Sorry for that and the wrong label for register R3 (I wrote 1 in the text when the correct register number is 3 as draw in the flow-chart). The first prime has to be put in register R3.

You may have spent a few time to figure out the bug! Please accept my apologies. If we meet, please remind me to offer you a large glass of beer (or any local beverage you prefer).

You also perfectly understand the philosophy of this algorithm. I try to reduce the number of tests needed to print the whole list of prims up to 10’000. Detecting prims by trying divisibility factors need a bunch of divisions. As you propose storing prime factor in memory is a great enhancement; the HP-19/29 has enough register to store all prime factors to achieve testing odd integer candidate up to 10’000.

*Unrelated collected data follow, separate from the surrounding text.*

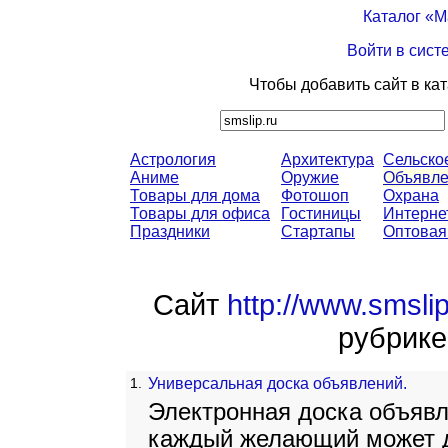
Каталог «
Войти в сист
Чтобы добавить сайт в ка
Астрология
Архитектура
Сельско
Аниме
Оружие
Объявл
Товары для дома
Фотошоп
Охрана
Товары для офиса
Гостиницы
Интерне
Праздники
Стартапы
Оптовая
Сайт
http://www.smsli
рубрике
1.
Универсальная доска объявлений.
Электронная доска объявле
каждый желающий может д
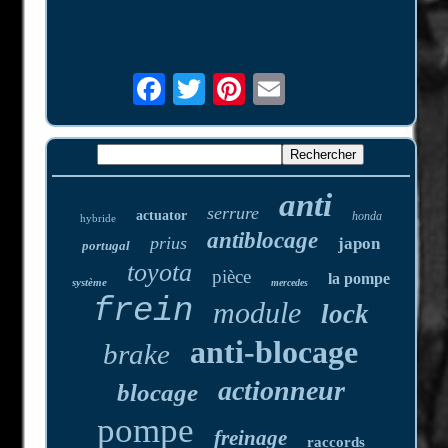
anti
serrure
actuator
honda
hybride
antiblocage
prius
japon
portugal
toyota
pièce
la pompe
système
mercedes
frein
module
lock
anti-blocage
brake
actionneur
blocage
pompe
freinage
raccords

In the same time, filtering candidate to test may reduce the effort. That what you made, generating a sequence {+4 +2 +4 +2 +4 +2 … } drastically reduce the number of composite candidates not prime. Unfortunately, detecting prime by successive factor divisibility is most efficient for composite (multiple) numbers; as soon as a divisor is found, we jump to next candidate. For prime, we must test all the possible factors along (i.e. up to the square root); no shortcut to next candidate.

Using a more sophisticated sequence, such as the one I have used ( i.e. {+4 +2 +4 +2 +4 +6 +2 +6 …} ) don’t help much; it reduce only by a few the “composite candidates” which are easy to detect and keep all the “long-testing true prime candidates” for divisibility tests.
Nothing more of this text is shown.